SIXTH AMENDMENT TO CREDIT AGREEMENT

Contract Categories: Business Finance - Credit Agreements
EX-10.1 2 dex101.htm SIXTH AMENDMENT TO CREDIT AGREEMENT Sixth Amendment to Credit Agreement

Exhibit 10.1

SIXTH AMENDMENT TO

CREDIT AGREEMENT

SIXTH AMENDMENT, dated as of September 30, 2010 (this “Amendment”), to the Credit Agreement, dated as of May 15, 2007 (as amended, supplemented or otherwise modified from time to time, the “Credit Agreement”), by and among the lenders identified on the signature pages thereof (such lenders, together with their respective successors and permitted assigns, are referred to hereinafter each individually as a “Lender” and collectively as the “Lenders”), Wells Fargo Capital Finance, Inc. (f/k/a Wells Fargo Foothill, Inc.), a California corporation, as the arranger and administrative agent for the Lenders (in such capacity, together with its successors and assigns in such capacity, “Agent”), Dune Energy, Inc., a Delaware corporation (“Parent”), and each of Parent’s Subsidiaries identified on the signature pages thereof as a Borrower (such Subsidiaries, together with Parent, are referred to hereinafter each individually as a “Borrower”, and individually and collectively, jointly and severally, as the “Borrowers”), and each of Parent’s Subsidiaries identified on the signature pages thereof as a Guarantor (such Subsidiaries are referred to hereinafter each individually as a “Guarantor”, and individually and collectively, jointly and severally, as the “Guarantors”; and together with Borrowers, each a “Loan Party” and collectively, the “Loan Parties”).

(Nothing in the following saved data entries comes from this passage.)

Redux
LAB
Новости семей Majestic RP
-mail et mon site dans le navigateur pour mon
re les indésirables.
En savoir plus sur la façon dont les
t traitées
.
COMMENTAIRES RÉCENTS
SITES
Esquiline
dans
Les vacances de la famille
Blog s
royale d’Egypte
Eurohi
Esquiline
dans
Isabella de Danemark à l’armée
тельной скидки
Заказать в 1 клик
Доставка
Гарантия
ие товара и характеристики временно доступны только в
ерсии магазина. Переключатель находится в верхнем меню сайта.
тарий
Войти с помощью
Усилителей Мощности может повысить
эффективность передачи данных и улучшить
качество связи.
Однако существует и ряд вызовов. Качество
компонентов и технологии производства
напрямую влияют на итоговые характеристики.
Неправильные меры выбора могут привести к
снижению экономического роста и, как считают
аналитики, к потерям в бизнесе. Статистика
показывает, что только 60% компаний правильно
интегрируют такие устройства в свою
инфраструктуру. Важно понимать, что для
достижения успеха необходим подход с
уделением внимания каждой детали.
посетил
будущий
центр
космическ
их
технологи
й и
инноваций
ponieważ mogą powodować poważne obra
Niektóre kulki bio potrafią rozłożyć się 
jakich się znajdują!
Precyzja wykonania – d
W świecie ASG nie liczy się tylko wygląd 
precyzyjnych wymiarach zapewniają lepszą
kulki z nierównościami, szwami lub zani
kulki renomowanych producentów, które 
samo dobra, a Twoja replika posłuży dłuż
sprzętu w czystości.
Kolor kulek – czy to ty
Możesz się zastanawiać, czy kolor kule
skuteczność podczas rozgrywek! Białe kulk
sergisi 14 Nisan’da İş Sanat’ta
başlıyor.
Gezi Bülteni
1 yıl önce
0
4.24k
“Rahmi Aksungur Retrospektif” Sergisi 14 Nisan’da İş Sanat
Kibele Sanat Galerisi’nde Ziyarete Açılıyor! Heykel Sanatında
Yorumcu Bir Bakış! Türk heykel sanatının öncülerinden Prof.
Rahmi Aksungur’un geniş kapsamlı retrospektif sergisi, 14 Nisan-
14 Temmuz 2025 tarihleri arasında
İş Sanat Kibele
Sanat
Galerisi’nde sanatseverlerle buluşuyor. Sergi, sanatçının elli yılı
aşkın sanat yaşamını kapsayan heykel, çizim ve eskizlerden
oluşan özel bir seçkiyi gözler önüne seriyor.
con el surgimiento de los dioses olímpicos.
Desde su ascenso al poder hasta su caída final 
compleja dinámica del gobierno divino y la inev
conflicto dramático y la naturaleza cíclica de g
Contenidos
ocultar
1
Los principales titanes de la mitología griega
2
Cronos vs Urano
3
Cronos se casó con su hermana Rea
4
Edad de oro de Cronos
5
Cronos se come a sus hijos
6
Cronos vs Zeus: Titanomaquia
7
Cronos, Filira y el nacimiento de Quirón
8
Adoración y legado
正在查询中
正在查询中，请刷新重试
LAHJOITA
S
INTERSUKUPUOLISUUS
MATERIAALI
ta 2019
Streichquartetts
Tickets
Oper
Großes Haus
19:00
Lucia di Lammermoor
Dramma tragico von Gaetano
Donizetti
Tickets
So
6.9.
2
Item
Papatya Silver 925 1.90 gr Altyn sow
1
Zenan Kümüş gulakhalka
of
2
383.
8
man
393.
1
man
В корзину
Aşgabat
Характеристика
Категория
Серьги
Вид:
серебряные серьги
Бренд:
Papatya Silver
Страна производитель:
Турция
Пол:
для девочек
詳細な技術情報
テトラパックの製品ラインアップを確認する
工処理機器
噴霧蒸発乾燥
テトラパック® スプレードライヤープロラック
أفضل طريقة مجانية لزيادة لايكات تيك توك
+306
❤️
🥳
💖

WHEREAS, the Loan Parties, the Agent and the Lenders agree to modify the Credit Agreement on and subject to the terms set forth herein;

NOW THEREFORE, in consideration of the premises and other good and valuable consideration, the parties hereto hereby agree as follows:

1. Definitions. Any capitalized term used herein and not defined shall have the meaning assigned to it in the Credit Agreement.

2. Amendments.

(i) New Definitions. Schedule 1.1 of the Credit Agreement is hereby amended by adding the following definitions, in appropriate alphabetical order:

““Sixth Amendment” means the Sixth Amendment to Credit Agreement, dated as of September 30, 2010, among the Borrowers, the Guarantors, the Agent and the Lenders.”

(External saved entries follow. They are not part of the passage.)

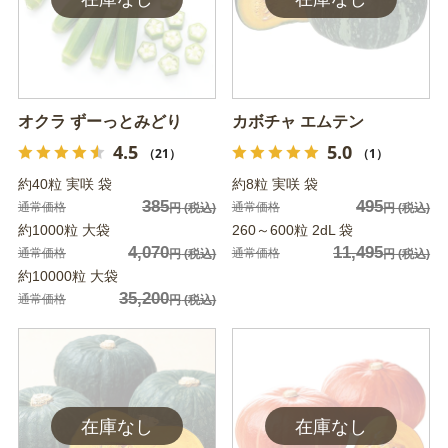
オクラ ずーっとみどり
カボチャ エムテン
4.5
5.0
（21）
（1）
約40粒 実咲 袋
約8粒 実咲 袋
385
495
通常価格
通常価格
円
(税込)
円
(税込)
約1000粒 大袋
260～600粒 2dL 袋
4,070
11,495
通常価格
通常価格
円
(税込)
円
(税込)
約10000粒 大袋
35,200
通常価格
円
(税込)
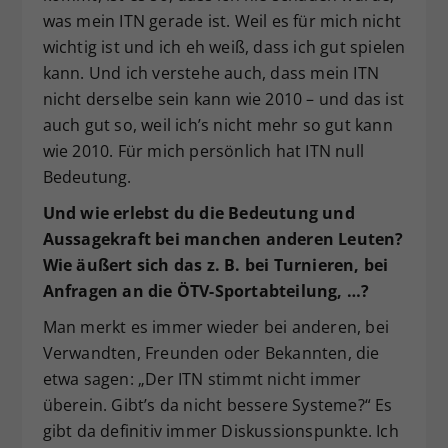
was mein ITN gerade ist. Weil es für mich nicht
wichtig ist und ich eh weiß, dass ich gut spielen
kann. Und ich verstehe auch, dass mein ITN
nicht derselbe sein kann wie 2010 – und das ist
auch gut so, weil ich’s nicht mehr so gut kann
wie 2010. Für mich persönlich hat ITN null
Bedeutung.
Und wie erlebst du die Bedeutung und
Aussagekraft bei manchen anderen Leuten?
Wie äußert sich das z. B. bei Turnieren, bei
Anfragen an die ÖTV-Sportabteilung, …?
Man merkt es immer wieder bei anderen, bei
Verwandten, Freunden oder Bekannten, die
etwa sagen: „Der ITN stimmt nicht immer
überein. Gibt’s da nicht bessere Systeme?“ Es
gibt da definitiv immer Diskussionspunkte. Ich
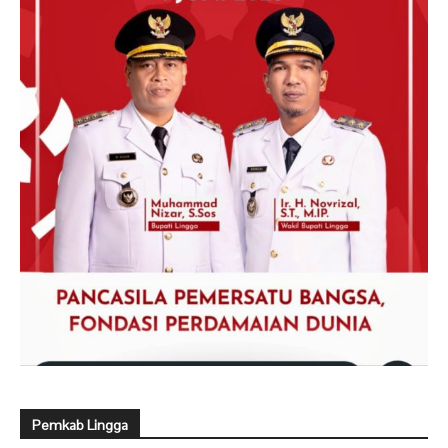
Pemkab Lingga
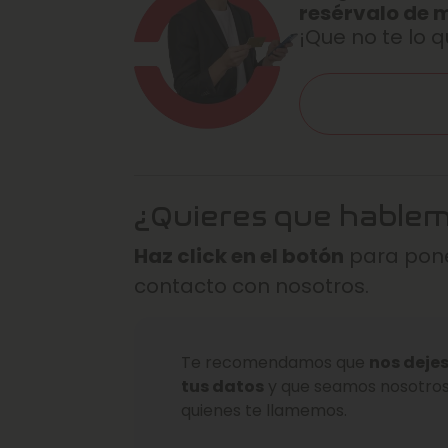
resérvalo de 
¡Que no te lo q
¿Quieres que hable
Haz click en el botón
para pone
contacto con nosotros.
Te recomendamos que
nos deje
tus datos
y que seamos nosotro
quienes te llamemos.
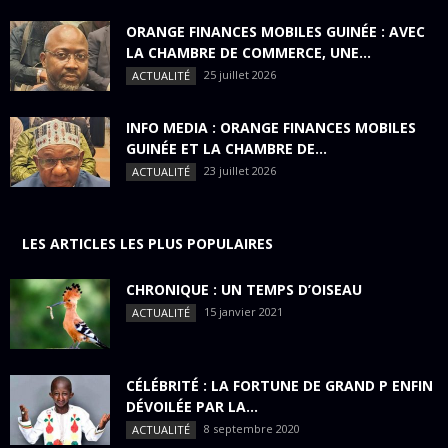
ORANGE FINANCES MOBILES GUINÉE : AVEC
LA CHAMBRE DE COMMERCE, UNE...
25 juillet 2026
ACTUALITÉ
INFO MEDIA : ORANGE FINANCES MOBILES
GUINÉE ET LA CHAMBRE DE...
23 juillet 2026
ACTUALITÉ
LES ARTICLES LES PLUS POPULAIRES
CHRONIQUE : UN TEMPS D’OISEAU
15 janvier 2021
ACTUALITÉ
CÉLÉBRITÉ : LA FORTUNE DE GRAND P ENFIN
DÉVOILÉE PAR LA...
8 septembre 2020
ACTUALITÉ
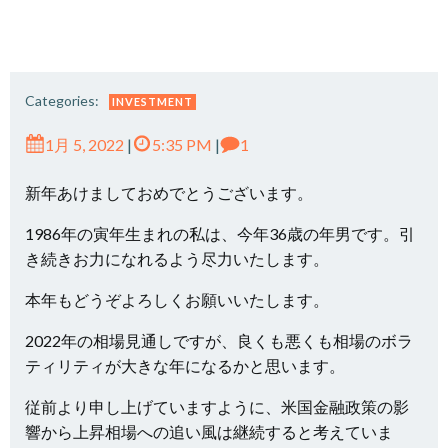
Categories:
INVESTMENT
1月 5, 2022
|
5:35 PM
|
1
新年あけましておめでとうございます。
1986年の寅年生まれの私は、今年36歳の年男です。引
き続きお力になれるよう尽力いたします。
本年もどうぞよろしくお願いいたします。
2022年の相場見通しですが、良くも悪くも相場のボラ
ティリティが大きな年になるかと思います。
従前より申し上げていますように、米国金融政策の影
響から上昇相場への追い風は継続すると考えていま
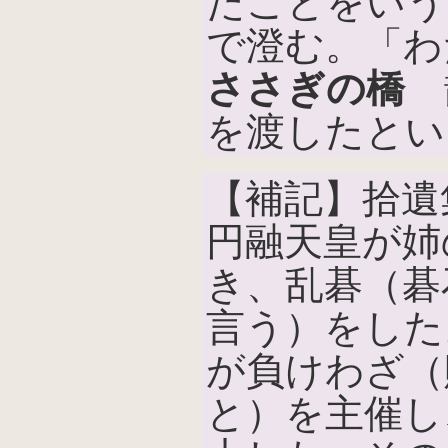
たことをいう
で澄む。「わ
ささぎの橋
鵲
を渡したとい
【補記】拾遺集
円融天皇が姉
き、乱碁（碁
言う）をした
が負けわざ（
と）を主催し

“Sixth Amendment Effective Date” means the date on which the Sixth Amendment shall become effective in accordance with its terms.”

(ii) Availability Reserve. Schedule 1.1 of the Credit Agreement is hereby amended by amending and restating the definition of “Availability Reserve” in its entirety to read as follows:

““Availability Reserve” means $30,000,000.”


(iii) Permitted Dispositions. Schedule 1.1 of the Credit Agreement is hereby amended by amending and restating the definition of “Permitted Dispositions” in its entirety to read as follows:

““Permitted Dispositions” means (a) sales or other dispositions of Equipment that is substantially worn, damaged, or obsolete in the ordinary course of business, (b) sales of Inventory, including Hydrocarbons, to buyers in the ordinary course of business, (c) the use or transfer of money or Cash Equivalents in a manner that is not prohibited by the terms of the Agreement or the other Loan Documents, (d) the licensing, on a non-exclusive basis, of patents, trademarks, copyrights, and other intellectual property rights in the ordinary course of business, (e) sales or other dispositions of the Investments set forth on Schedule P-3, and (f) sales, leases, licenses, assignments, farm-outs, conveyances or other transfers of any Oil and Gas Property (excluding any Oil and Gas Properties constituting Proved Reserves) or any interest in any Oil and Gas Property (excluding any Oil and Gas Properties constituting Proved Reserves) in the ordinary course of business.”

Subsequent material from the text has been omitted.